Sex is a deep root running up the center of your being. The tendrils spread and twist their way until they reach every cell in symbiotic collusion. Your brain is a sexual organ. Your skin is a sexual organ. Your muscles and bones, your sense of space and place and embrace make a sexual organ. There should be no part of you free of complicity.

Sex is real. Sex is so goddamned real that it has us tearing up the world to get away from that reality. When are we going to stop compartmentalizing our lives? When are we going to follow one of our major social roots, recognize and feel our way through our own bodies, acknowledge that our emotions are imbued with sex, accept that our thoughts are not really on business and never have been? When are we going to love the fact that nothing about ourselves is pure? When are we going to relax enough to touch one another? When are we going to stop believing the lies of every institution ever known? When are we going to break the faith of our ancestors? When are we going to create an new world order, a truly new world order?

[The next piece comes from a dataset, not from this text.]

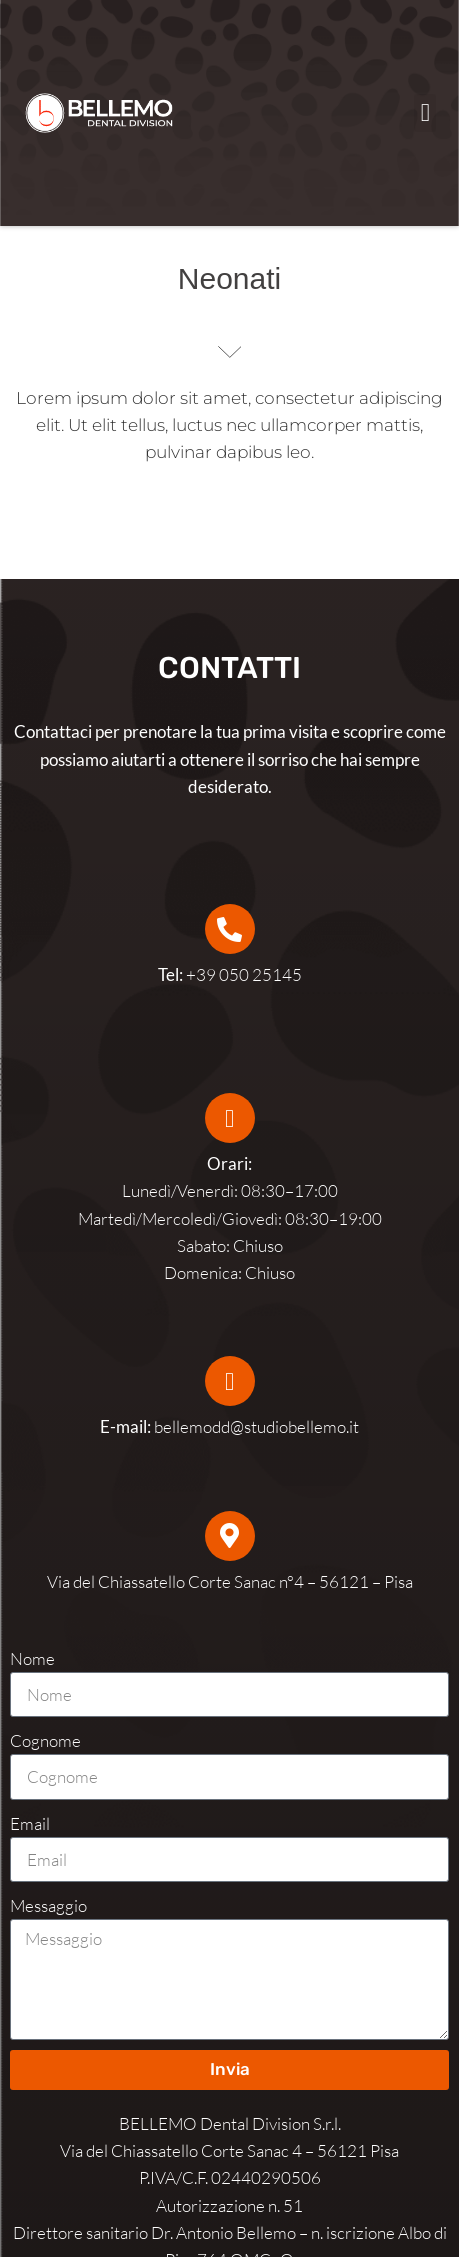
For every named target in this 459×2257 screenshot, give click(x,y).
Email (30, 1823)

Sex without sensuality is violence, pounding, bodies pounding on each other. Sex and sensuality without love is delightful, beautiful, delicious but ungratifying, like a great meal with the wrong ambience. I hope never to condemn casual encounters—the merely pleasant—but I want to say there’s so much more. Love and trust will open your senses beyond anything opened by technique and scenario and accoutrements. The things you really need cannot be sold or packaged—it’s so much more than trivial fantasy. What you open with love and trust is self-acceptance. You become tolerant of human imperfection and you begin to let another person in. You begin to feel you deserve what someone else has to give. What you give is no longer a means of staying in control, it’s no longer about power. This is where the connections begin. This is about losing yourself and gaining yourself. This is about subtlety and intimacy. This is something no one can sell you or teach you. This is something you’ll find with another person. This is something you’ll never forget.